Könnte ich einen kleinen Nanofunken (was soll das sein? - die Redaktion) in die Zukunft blicken, und könnte ich als Ergebnis dessen erkennen, dass mir das kommende Jahr weniger infernalischen Scheißdreck auf die Türmatte legen wird, als das nun beinahe abgelaufene 2014, dann könnte ich wiederum an Silvester so ausgelassen die Korken knallen lassen, dass jene erst über der Antarktis wieder in die Erdatmosphäre eintreten und dort umweltfreundlich verglühen, bevor sie etwa einen armen Pinguin treffen, der mit Silvester und Jahreswechsel und meinem ins virtuelle und doch so vertraute Netz herauskrakeelten Wohlstandsschrott so gar nix an der "Frisur" (H.Rether) hat. Man erkennt es an dem satte drei Mal erwähnten "könnte", dass ich's eben nicht kann, neben so vielem; als Transferleistung wäre es wohl auch zumutbar, daraus eine gewisse Skepsis beziehungsweise Angst für das Jahr 2015 abzuleiten, denn es gilt das Gesetz der Serie - wenn sie denn ordentlich gefüttert wird. Der FC Bayern München beispielsweise hält sich seit Jahrzehnten mit den Gehirnen seiner Fans über Wasser und das Ergebnis, zwar abhängig vom Ernteerfolg, aber sagen wir's frei raus: 3 Millionen Mini-Sojaböhnchen ergeben am Ende eben auch einen Tofubraten, mit dem man halb Indien sattbekommen würde, jedenfalls: Deutscher Backpfeifenmeister werden sie so oder so in fast jedem Jahr. Deutscher Fußballmeister leider auch.
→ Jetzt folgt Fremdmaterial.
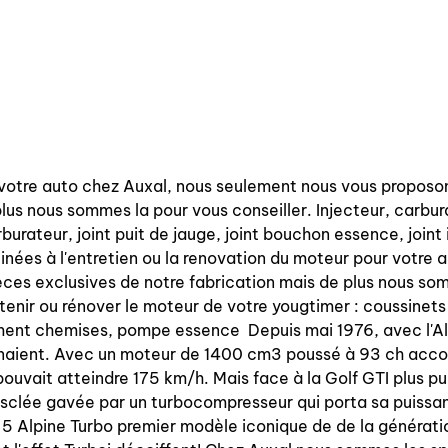
 votre auto chez Auxal, nous seulement nous vous proposon
lus nous sommes la pour vous conseiller. Injecteur, carbur
teur, joint puit de jauge, joint bouchon essence, joint i
tinées à l'entretien ou la renovation du moteur pour votre
èces exclusives de notre fabrication mais de plus nous so
tenir ou rénover le moteur de votre yougtimer : coussinets 
gment chemises, pompe essence Depuis mai 1976, avec l'Alp
naient. Avec un moteur de 1400 cm3 poussé à 93 ch accou
pouvait atteindre 175 km/h. Mais face à la Golf GTI plus pui
musclée gavée par un turbocompresseur qui porta sa puissa
 5 Alpine Turbo premier modèle iconique de de la générati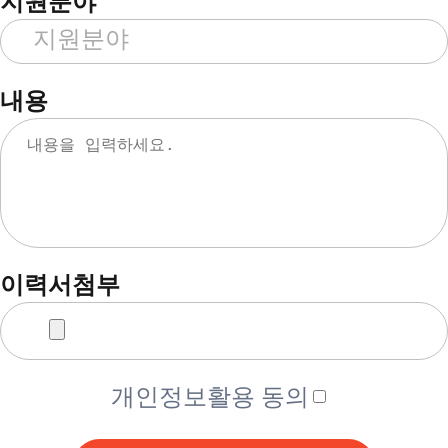
지원분야
내용
이력서첨부
개인정보활용 동의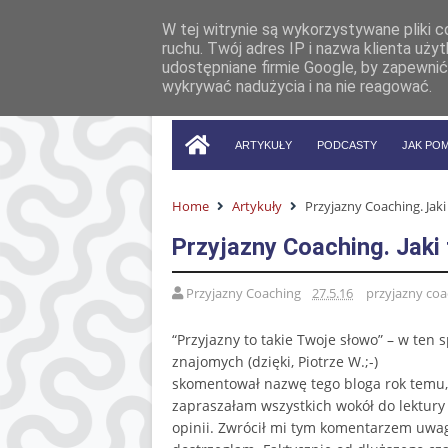
W tej witrynie są wykorzystywane pliki 
ruchu. Twój adres IP i nazwa klienta uż
udostępniane firmie Google, by zapewnić
wykrywać nadużycia i na nie reagować.
ARTYKUŁY
PODCASTY
JAK PO
Home
Artykuły
Przyjazny Coaching. Jaki
Przyjazny Coaching. Jaki
Przyjazny Coaching
27.5.16
przyjazny co
“Przyjazny to takie Twoje słowo” – w ten
znajomych (dzięki, Piotrze W.;-)
skomentował nazwę tego bloga rok temu, 
zapraszałam wszystkich wokół do lektury
opinii. Zwrócił mi tym komentarzem uwag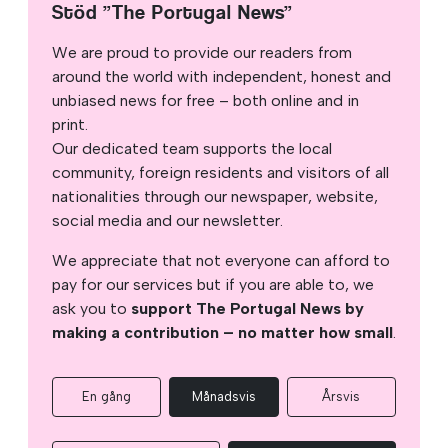
Stöd ”The Portugal News”
We are proud to provide our readers from
around the world with independent, honest and
unbiased news for free – both online and in
print.
Our dedicated team supports the local
community, foreign residents and visitors of all
nationalities through our newspaper, website,
social media and our newsletter.
We appreciate that not everyone can afford to
pay for our services but if you are able to, we
ask you to
support The Portugal News by
making a contribution – no matter how small
.
En gång
Månadsvis
Årsvis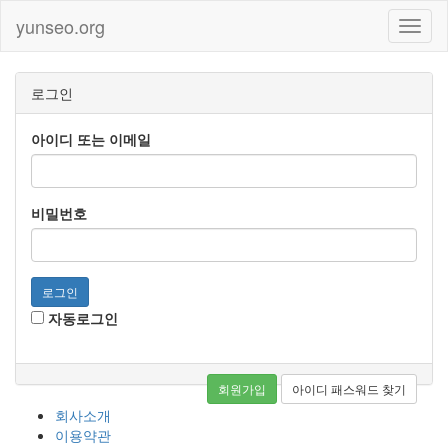
yunseo.org
로그인
아이디 또는 이메일
비밀번호
로그인
자동로그인
회원가입
아이디 패스워드 찾기
회사소개
이용약관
Ich hab's außer im Fall der halbspaßig gemeinten musikalischen Bewertung für gewöhnlich nicht mit den ubiquitären Einlassungen zum Jahresende, das abgelaufene Jahr sei das schönste, beste, tollste, oder im weniger positiven Fall das granatenbeschissenste gewesen, weil das Jahr an sich ja kaum etwas für die Erfüllung des Klassikers "Haste Scheiße am Schuh, haste Scheiße am Schuh." kann. Zumal ich auch nicht in Jahreskategorien denke und ich mich außerdem, wenn man es ganz genau nimmt, nicht grundlegend beklagen kann. Man baut sich den ganzen Schmarrn am Ende eben selbst zusammen, und dafür, dass ich nicht 24/7 mit einem grell leuchtenden Heiligenschein herumlaufe, sondern das Lebensglas eher halbleer anstatt halbvoll ist, wäre mehr Optmismus und Lebensfreude ja fast nicht auszuhalten. Gutfried-Wurst ist gut für mich, oh yeah, schubidua - aber auch ohne Wurst gilt: Danke, es geht mir gut.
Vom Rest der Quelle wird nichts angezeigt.